Cuando regresaron a la casa, don Julián esperaba sentado en el patio con una copa de jerez entre las manos. Se saludaron y alabaron el nuevo hogar de Mariana. Ella invitó a recorrerla, aduciendo el interés que despertaban los exóticos artículos que había distribuidos por las estancias. Y así fue. Don Juan había recorrido el Pacífico y se mostró prolijo en sus explicaciones sobre algunos de los objetos que encontraron.

—¡Es increíble! Me encantan las cerámicas y las porcelanas. Son chinas, sin duda llegan en el galeón de Manila, que realiza la ruta desde Filipinas cargado de porcelanas y de sedas. Seguro que tiene cantidad almacenadas en la casa —comentó don Juan.

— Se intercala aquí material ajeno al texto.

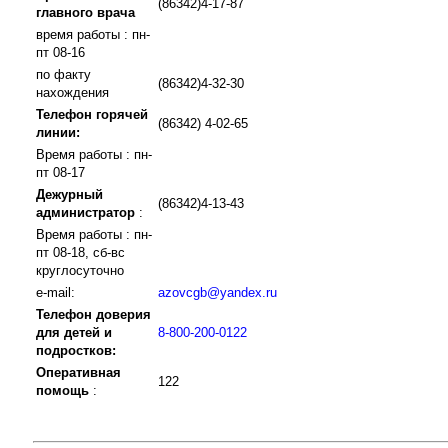
(86342)4-17-87
главного врача
время работы : пн-
пт 08-16
по факту
(86342)4-32-30
нахождения
Телефон горячей
(86342) 4-02-65
линии:
Время работы : пн-
пт 08-17
Дежурный
(86342)4-13-43
администратор
:
Время работы : пн-
пт 08-18, сб-вс
круглосуточно
e-mail:
azovcgb@yandex.ru
Телефон доверия
для детей и
8-800-200-0122
подростков:
Оперативная
122
помощь
:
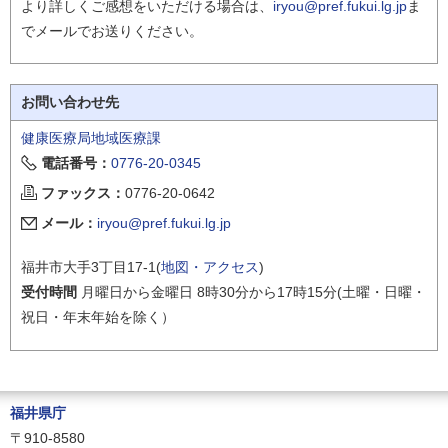
より詳しくご感想をいただける場合は、
iryou@pref.fukui.lg.jp
ま
でメールでお送りください。
お問い合わせ先
健康医療局地域医療課
電話番号：
0776-20-0345
ファックス：
0776-20-0642
メール：
iryou@pref.fukui.lg.jp
福井市大手3丁目17-1(
地図・アクセス
)
受付時間
月曜日から金曜日 8時30分から17時15分(土曜・日曜・
祝日・年末年始を除く）
福井県庁
〒910-8580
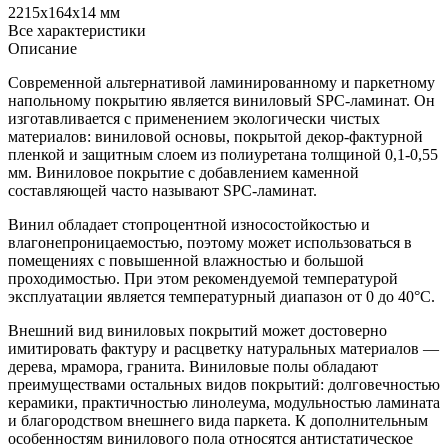
2215x164x14 мм
Все характеристики
Описание
Современной альтернативой ламинированному и паркетному
напольному покрытию является виниловый SPC-ламинат. Он
изготавливается с применением экологически чистых
материалов: виниловой основы, покрытой декор-фактурной
пленкой и защитным слоем из полиуретана толщиной 0,1-0,55
мм. Виниловое покрытие с добавлением каменной
составляющей часто называют SPC-ламинат.
Винил обладает стопроцентной износостойкостью и
влагонепроницаемостью, поэтому может использоваться в
помещениях с повышенной влажностью и большой
проходимостью. При этом рекомендуемой температурой
эксплуатации является температурный диапазон от 0 до 40°С.
Внешний вид виниловых покрытий может достоверно
имитировать фактуру и расцветку натуральных материалов —
дерева, мрамора, гранита. Виниловые полы обладают
преимуществами остальных видов покрытий: долговечностью
керамики, практичностью линолеума, модульностью ламината
и благородством внешнего вида паркета. К дополнительным
особенностям винилового пола относятся антистатическое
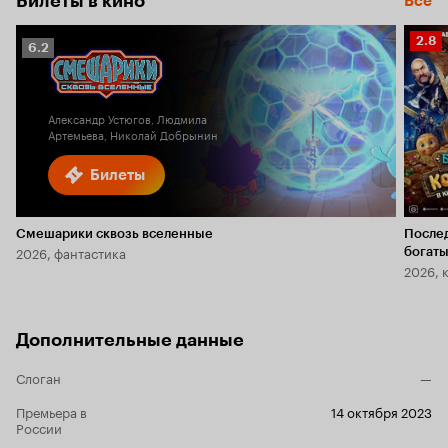
Билеты в кино
Все
Рейт
2.8
Рейтинг
6.2
Кино
Кинопоиска
2.8
6.2
Александр Устюгов, Людмила
Артемьева, Николай Добрынин
Билеты
Смешарики сквозь вселенные
После
2026, фантастика
богаты
2026, 
Дополнительные данные
Слоган
—
Премьера в
14 октября 2023
России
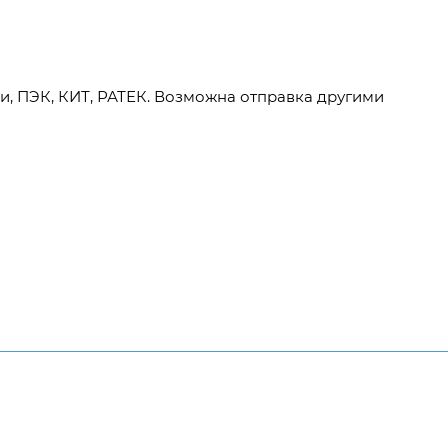
и, ПЭК, КИТ, РАТЕК. Возможна отправка другими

—La verdad es que no hemos visto nada. Me pareció la casa muy recargada de objetos y guardé en una habitación todo lo que juzgué innecesario.

—Mi querida niña, estas cosas no son ornamentos, son mercancía. Don Miguel vende todo. Va a Veracruz, a La Habana, a Portobelo, y compra y vende, cuando no trafica —intervino don Julián

—¿Traficar? —se escandalizó Mariana.

—Aquí trafica todo el que puede —rió don Julián ante la ingenuidad de Mariana—. Todo el que llega quiere llevarse su parte del pastel.

—Pero hay mucho control, por lo que he podido apreciar.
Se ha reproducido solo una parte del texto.